La conciencia de que el sistema educativo no está a la altura de los desafíos que la sociedad del siglo XXI le propone se ha asentado en buena parte del mundo.
Por supuesto, compartir el diagnóstico de las limitaciones, restricciones y malos resultados que estamos logrando al preparar a niñas, niños y jóvenes para el mundo real en el que se van a desenvolver, no significa necesariamente estar de acuerdo en la dirección en que el sistema educativo debiera moverse. Y especialmente, no significa que todos los actores estén dispuestos a abandonar su zona de confort o la posición que hoy tienen en el sistema.
Suele ser más fácil esperar que sean los otros los que cambien. Las familias deberían involucrarse más, los niños deberían están más comprometidos con el aprendizaje, los profesores deberían poner más esfuerzo, los directivos escolares debieran dar más espacios de
confianza y apoyo, los sostenedores deberían preocuparse más de lo que la escuela necesita, el ministerio debiera tener políticas más claras, el gobierno podría asignar más recursos a educación, el parlamento podría regular mejor el sector, el país debiera resolver las desigualdades de base que condicionan a la educación.
Si bien todo esto tiene algo de cierto, el problema es cuando cada actor lo usa como excusa para no cambiar lo que a cada uno le toca.
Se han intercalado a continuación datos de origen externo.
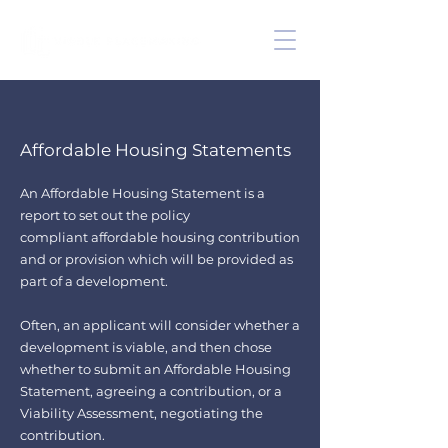
Affordable Housing Statements
An Affordable Housing Statement is a
report to set out the policy
compliant
affordable housing contribution
and or provision which will be provided as
part of a development.
Often, an applicant will consider whether a
development is viable, and then chose
whether to submit an Affordable Housing
Statement, agreeing a contribution, or a
Viability Assessment, negotiating the
contribution.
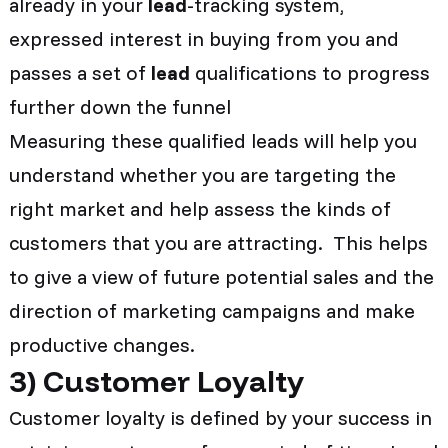
already in your
lead
-tracking system,
expressed interest in buying from you and
passes a set of
lead
qualifications to progress
further down the funnel
Measuring these qualified leads will help you
understand whether you are targeting the
right market and help assess the kinds of
customers that you are attracting. This helps
to give a view of future potential sales and the
direction of marketing campaigns and make
productive changes.
3
)
Customer Loyalty
Customer loyalty is defined by your success in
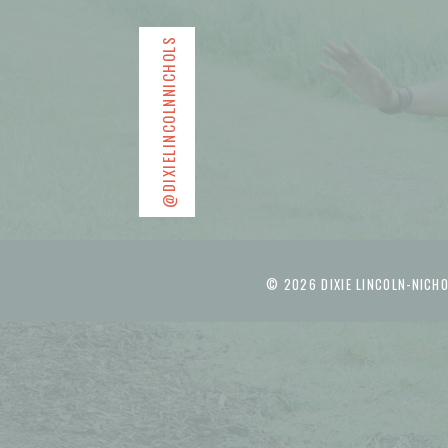
@DIXIELINCOLNNICHOLS
© 2026 DIXIE LINCOLN-NICHO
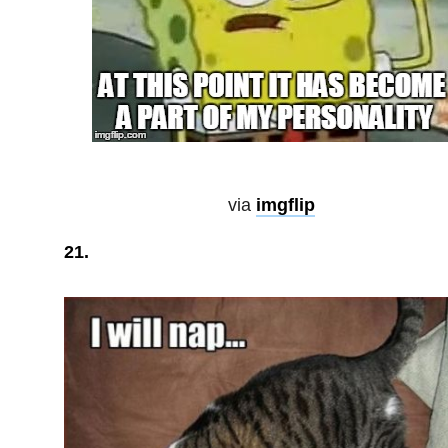
via
imgflip
21.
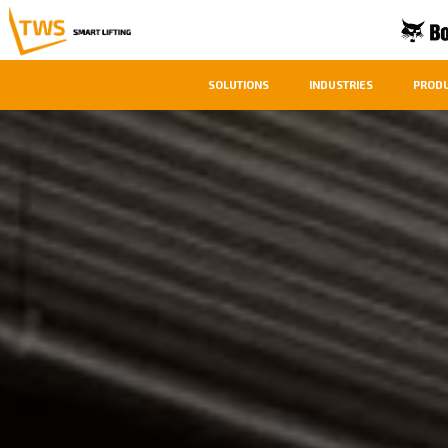
SOLUTIONS
INDUSTRIES
PROD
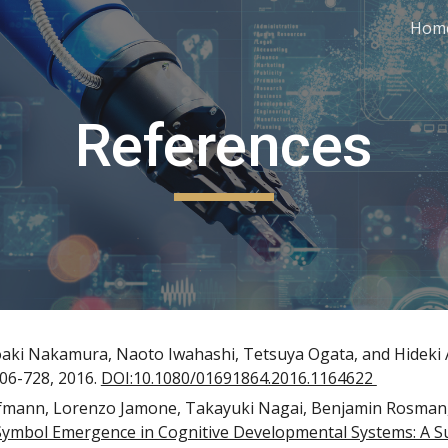
Hom
ip to main content
Skip to navigat
References
aki Nakamura, Naoto Iwahashi, Tetsuya Ogata, and Hideki 
06-728, 2016. 
DOI:10.1080/01691864.2016.1164622 
fmann, Lorenzo Jamone, Takayuki Nagai, Benjamin Rosman,
Symbol Emergence in Cognitive Developmental Systems: A S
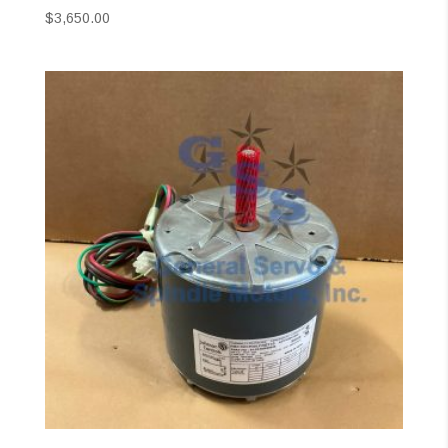
$
3,650.00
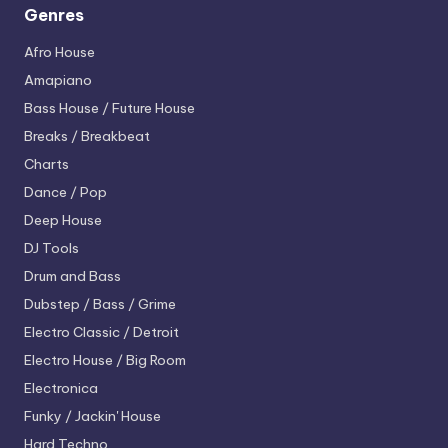
Genres
Afro House
Amapiano
Bass House / Future House
Breaks / Breakbeat
Charts
Dance / Pop
Deep House
DJ Tools
Drum and Bass
Dubstep / Bass / Grime
Electro
Classic / Detroit
Electro House / Big Room
Electronica
Funky / Jackin' House
Hard Techno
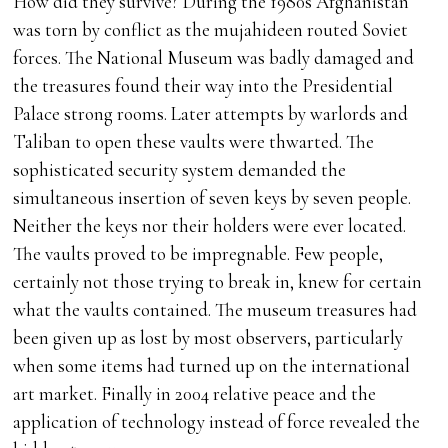
How did they survive? During the 1980s Afghanistan
was torn by conflict as the mujahideen routed Soviet
forces. The National Museum was badly damaged and
the treasures found their way into the Presidential
Palace strong rooms. Later attempts by warlords and
Taliban to open these vaults were thwarted. The
sophisticated security system demanded the
simultaneous insertion of seven keys by seven people.
Neither the keys nor their holders were ever located.
The vaults proved to be impregnable. Few people,
certainly not those trying to break in, knew for certain
what the vaults contained. The museum treasures had
been given up as lost by most observers, particularly
when some items had turned up on the international
art market. Finally in 2004 relative peace and the
application of technology instead of force revealed the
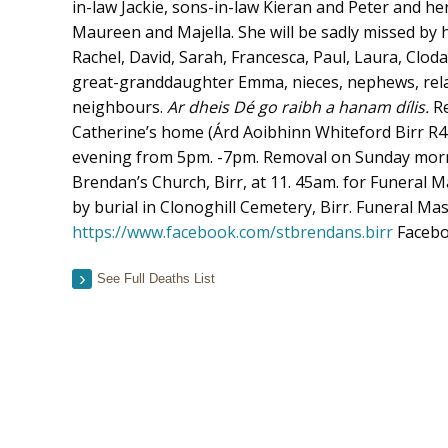
in-law Jackie, sons-in-law Kieran and Peter and h
Maureen and Majella. She will be sadly missed by 
Rachel, David, Sarah, Francesca, Paul, Laura, Clod
great-granddaughter Emma, nieces, nephews, relat
neighbours.
Ar dheis Dé go raibh a hanam dílis.
R
Catherine’s home (Árd Aoibhinn Whiteford Birr R
evening from 5pm. -7pm. Removal on Sunday mornin
Brendan’s Church, Birr, at 11. 45am. for Funeral M
by burial in Clonoghill Cemetery, Birr. Funeral Mas
https://www.facebook.com/stbrendans.birr
Facebo
See Full Deaths List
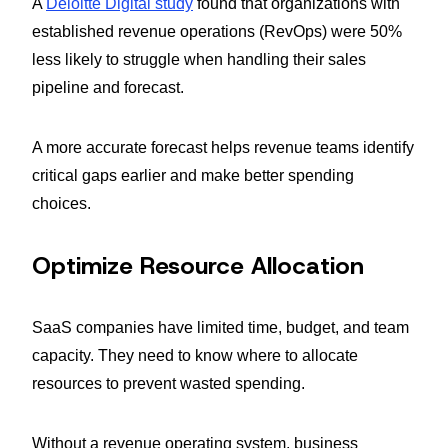
A
Deloitte Digital study
found that organizations with
established revenue operations (RevOps) were 50%
less likely to struggle when handling their sales
pipeline and forecast.
A more accurate forecast helps revenue teams identify
critical gaps earlier and make better spending
choices.
Optimize Resource Allocation
SaaS companies have limited time, budget, and team
capacity. They need to know where to allocate
resources to prevent wasted spending.
Without a revenue operating system, business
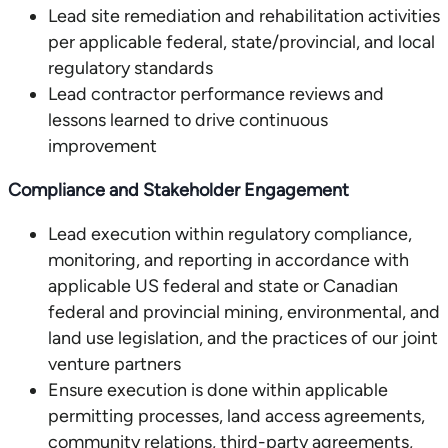
Lead site remediation and rehabilitation activities
per applicable federal, state/provincial, and local
regulatory standards
Lead contractor performance reviews and
lessons learned to drive continuous
improvement
Compliance and Stakeholder Engagement
Lead execution within regulatory compliance,
monitoring, and reporting in accordance with
applicable US federal and state or Canadian
federal and provincial mining, environmental, and
land use legislation, and the practices of our joint
venture partners
Ensure execution is done within applicable
permitting processes, land access agreements,
community relations, third-party agreements,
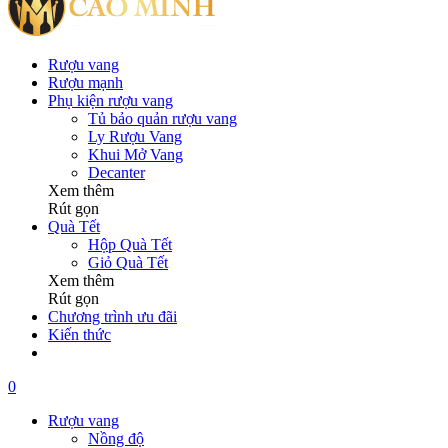
Rượu vang
Rượu mạnh
Phụ kiện rượu vang
Tủ bảo quản rượu vang
Ly Rượu Vang
Khui Mở Vang
Decanter
Xem thêm
Rút gọn
Quà Tết
Hộp Quà Tết
Giỏ Quà Tết
Xem thêm
Rút gọn
Chương trình ưu đãi
Kiến thức
0
Rượu vang
Nồng độ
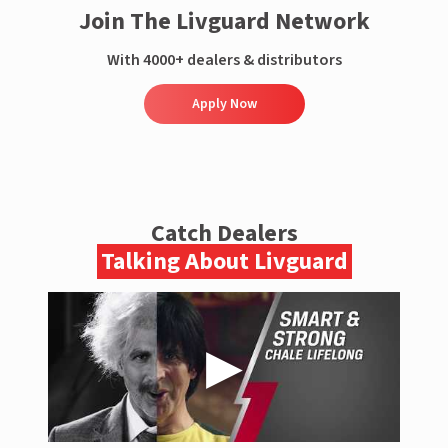
Join The Livguard Network
With 4000+ dealers & distributors
Apply Now
Catch Dealers
Talking About Livguard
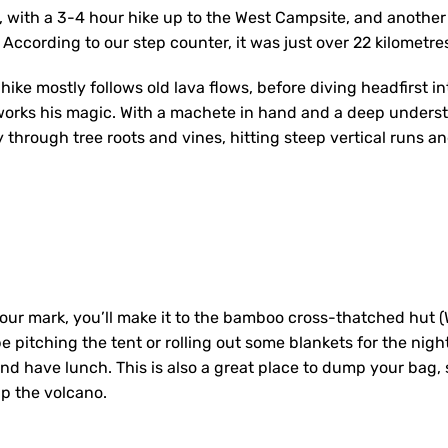
e, with a 3-4 hour hike up to the West Campsite, and anothe
According to our step counter, it was just over 22 kilometr
 hike mostly follows old lava flows, before diving headfirst in
works his magic. With a machete in hand and a deep underst
 through tree roots and vines, hitting steep vertical runs an
our mark, you’ll make it to the bamboo cross-thatched hut 
be pitching the tent or rolling out some blankets for the nigh
nd have lunch. This is also a great place to dump your bag, 
up the volcano.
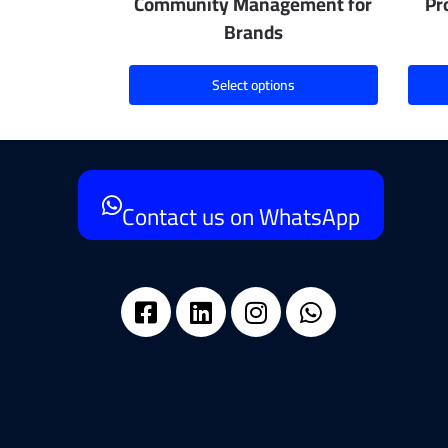
Community Management for
Pr
Brands
Select options
Contact us on WhatsApp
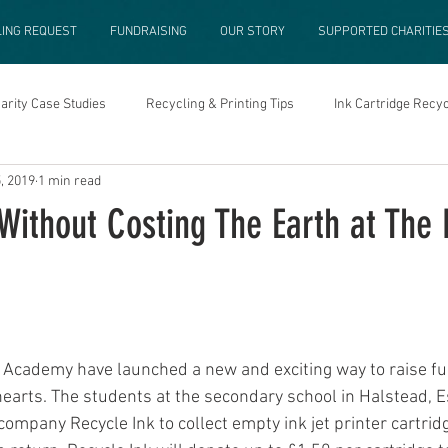
LING REQUEST
FUNDRAISING
OUR STORY
SUPPORTED CHARITIE
arity Case Studies
Recycling & Printing Tips
Ink Cartridge Recyc
, 2019
1 min read
 Without Costing The Earth at Th
Academy have launched a new and exciting way to raise fu
 hearts. The students at the secondary school in Halstead, E
ompany Recycle Ink to collect empty ink jet printer cartrid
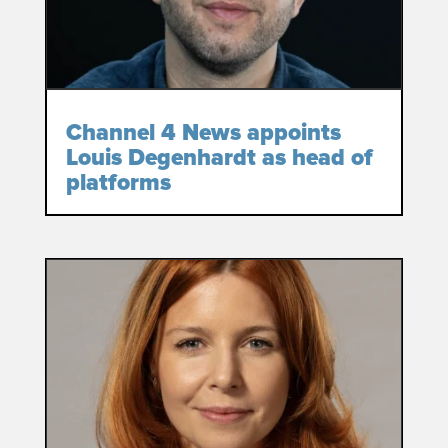
Channel 4 News appoints
Louis Degenhardt as head of
platforms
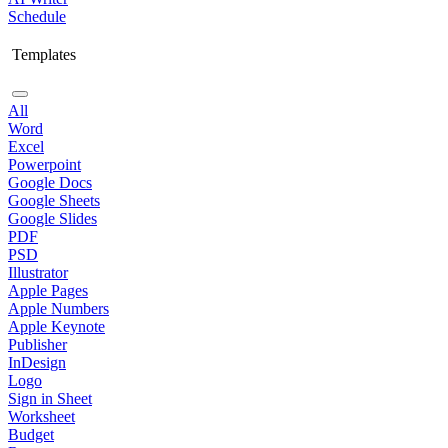
Schedule
Templates
All
Word
Excel
Powerpoint
Google Docs
Google Sheets
Google Slides
PDF
PSD
Illustrator
Apple Pages
Apple Numbers
Apple Keynote
Publisher
InDesign
Logo
Sign in Sheet
Worksheet
Budget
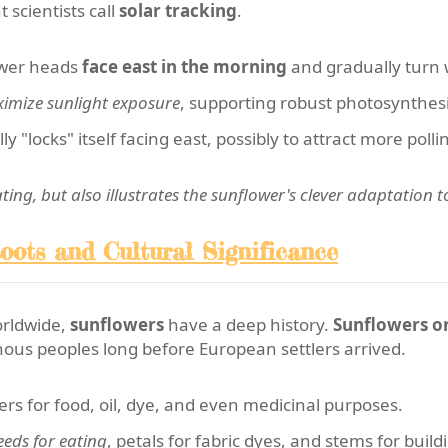
scientists call
solar tracking
.
ower heads
face east in the morning
and gradually turn 
imize sunlight exposure
, supporting robust photosynthesi
ly "locks" itself facing east, possibly to attract more po
nating, but also illustrates the sunflower's clever adaptation 
oots and Cultural Significance
orldwide,
sunflowers
have a deep history.
Sunflowers or
ous peoples long before European settlers arrived.
ers for food, oil, dye, and even medicinal purposes.
eeds for eating
, petals for fabric dyes, and stems for build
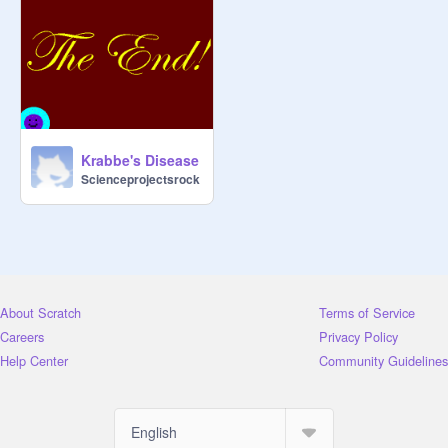
Krabbe's Disease
Scienceprojectsrock
About Scratch
Terms of Service
Careers
Privacy Policy
Help Center
Community Guidelines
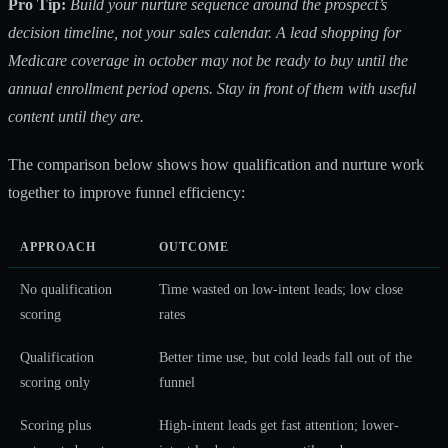
Pro Tip:
Build your nurture sequence around the prospect’s
decision timeline, not your sales calendar. A lead shopping for
Medicare coverage in october may not be ready to buy until the
annual enrollment period opens. Stay in front of them with useful
content until they are.
The comparison below shows how qualification and nurture work
together to improve funnel efficiency:
APPROACH
OUTCOME
No qualification
Time wasted on low-intent leads; low close
scoring
rates
Qualification
Better time use, but cold leads fall out of the
scoring only
funnel
Scoring plus
High-intent leads get fast attention; lower-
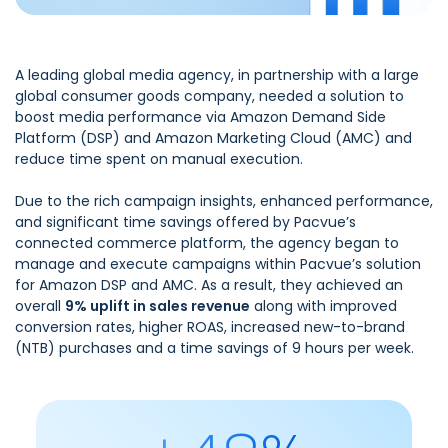
A leading global media agency, in partnership with a large
global consumer goods company, needed a solution to
boost media performance via Amazon Demand Side
Platform (DSP) and Amazon Marketing Cloud (AMC) and
reduce time spent on manual execution.
Due to the rich campaign insights, enhanced performance,
and significant time savings offered by Pacvue’s
connected commerce platform, the agency began to
manage and execute campaigns within Pacvue’s solution
for Amazon DSP and AMC. As a result, they achieved an
overall
9% uplift in sales revenue
along with improved
conversion rates, higher ROAS, increased new-to-brand
(NTB) purchases and a time savings of 9 hours per week.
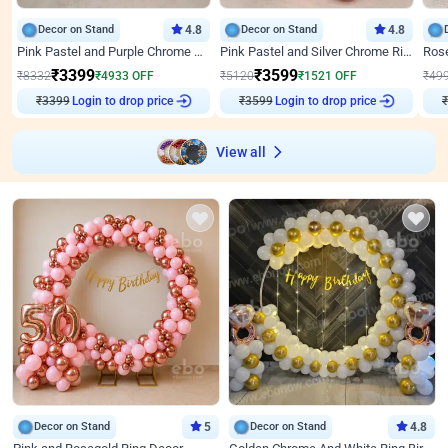
Decor on Stand
4.8
Decor on Stand
4.8
Pink Pastel and Purple Chrome Attractive Birthday Ring Decor
Pink Pastel and Silver Chrome Ring Birthday Decor
₹
3399
₹
3599
₹
8332
₹
4933
OFF
₹
5120
₹
1521
OFF
₹
49
₹
3399
Login to drop price
₹
3599
Login to drop price
₹
View all
Decor on Stand
5
Decor on Stand
4.8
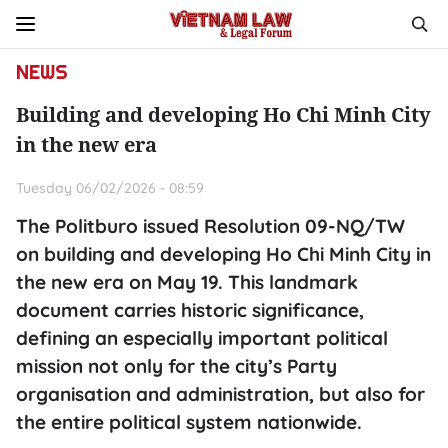
NEWS
Building and developing Ho Chi Minh City
in the new era
Tuesday 06/02/2026 - 08:59
The Politburo issued Resolution 09-NQ/TW
on building and developing Ho Chi Minh City in
the new era on May 19. This landmark
document carries historic significance,
defining an especially important political
mission not only for the city’s Party
organisation and administration, but also for
the entire political system nationwide.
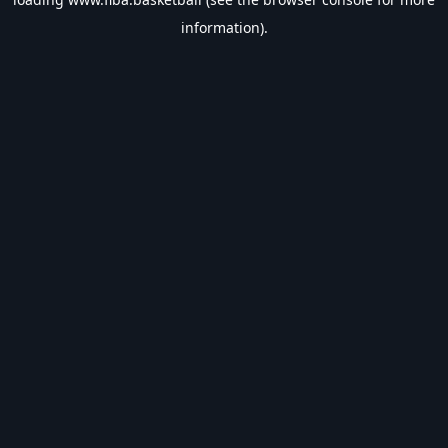
information).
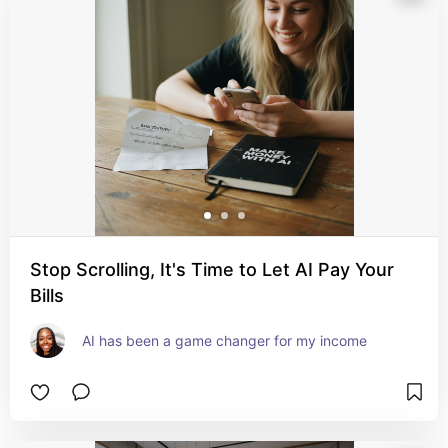
Stop Scrolling, It's Time to Let AI Pay Your
Bills
AI has been a game changer for my income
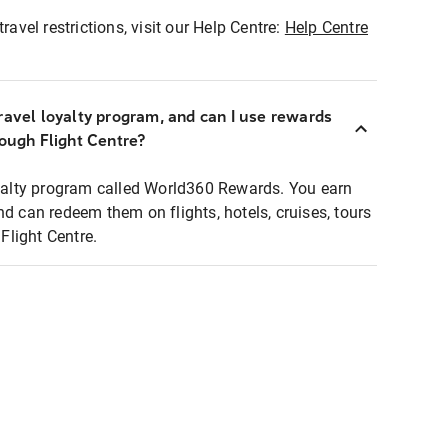
ravel restrictions, visit our Help Centre:
Help Centre
ravel loyalty program, and can I use rewards
rough Flight Centre?
loyalty program called World360 Rewards. You earn
nd can redeem them on flights, hotels, cruises, tours
light Centre.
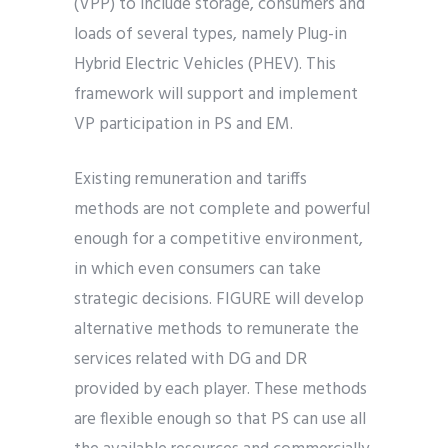
(VPP) to include storage, consumers and
loads of several types, namely Plug-in
Hybrid Electric Vehicles (PHEV). This
framework will support and implement
VP participation in PS and EM.
Existing remuneration and tariffs
methods are not complete and powerful
enough for a competitive environment,
in which even consumers can take
strategic decisions. FIGURE will develop
alternative methods to remunerate the
services related with DG and DR
provided by each player. These methods
are flexible enough so that PS can use all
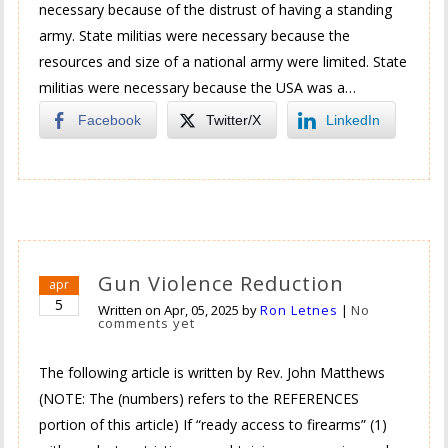
necessary because of the distrust of having a standing
army. State militias were necessary because the
resources and size of a national army were limited. State
militias were necessary because the USA was a…
Facebook
Twitter/X
LinkedIn
Gun Violence Reduction
apr
5
Written on
Apr, 05, 2025
by
Ron Letnes
|
No
comments yet
The following article is written by Rev. John Matthews
(NOTE: The (numbers) refers to the REFERENCES
portion of this article) If “ready access to firearms” (1)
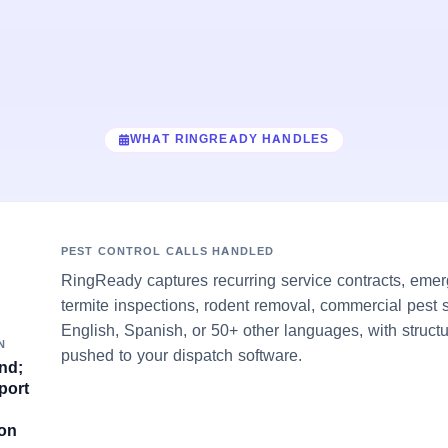
WHAT RINGREADY HANDLES
PEST CONTROL CALLS HANDLED
RingReady captures recurring service contracts, emerg
termite inspections, rodent removal, commercial pest 
English, Spanish, or 50+ other languages, with struct
N
pushed to your dispatch software.
nd;
port
son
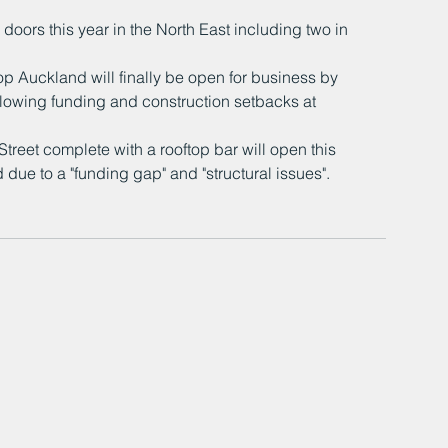
oors this year in the North East including two in 
 Auckland will finally be open for business by 
ollowing funding and construction setbacks at 
et complete with a rooftop bar will open this 
due to a "funding gap" and "structural issues".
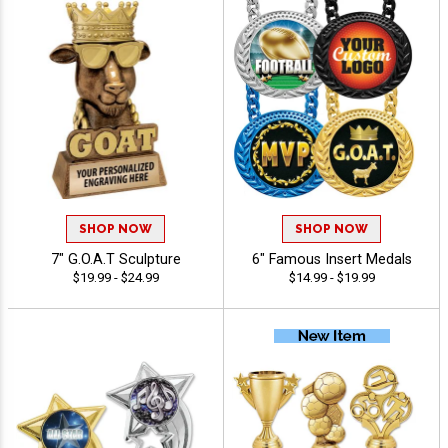
SHOP NOW
SHOP NOW
7" G.O.A.T Sculpture
6" Famous Insert Medals
$19.99 - $24.99
$14.99 - $19.99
Tal vez si el primer esfuerzo que tenemos que hacer todos quienes creemos profundamente en las educación, es preguntarnos en primer lugar por
aquello que estoy dispuesto a cambiar en mi mismo, a qué ventajas y privilegios puedo renunciar, a qué comodidades, constumbres o creencias, para abrir la mente y el corazón a un cambio profundo.
Las reformas educativas suelen anunciarse como el esfuerzo por mejorar los resultados de aprendizaje, y perderse luego en la negociación sobre las condiciones de contexto (presupuesto, institucionalidad, organización del sistema, dependencias, normas) pero rara vez llegan a donde deben llegar para producir cambios verdaderos y profundos: la experiencia de aprendizaje, el encuentro único y siempre original entre docente, estudiante y conocimiento. Y si no cambiamos esa experiencia (lo que el profesor Santiago Rincón-Gallardo decribe como el “nucleo pedagógico”), entonces ¿cómo podríamos esperar resultados diferentes?
Abordar la experiencia de aprendizaje significa responder de manera original, honesta y abierta tres preguntas: ¿Qué debieran aprender niñas, niños y jóvenes en el siglo XXI? ¿Cómo debieran aprenderlo? ¿Con qué indicadores evaluaremos si estamos progresando en ese aprendizaje? La consecuencia de responder esas preguntas será definir que condiciones y
apoyos requerirán docentes y estudiantes para hacerlo posible.
El desafío educativo de Chile es actualizar y cambiar esencialmente la experiencia de aprendizaje que encuentra a docentes y estudiantes con el conocimiento. Si el ejercicio de la política pública, el presupuesto, las normas y la institucionalidad no vienen detrás de este núcleo, seguiremos con la frustración compartida de que, pese a tanto esfuerzo de todos,
nuestros indicadores educativos apenas se mueven.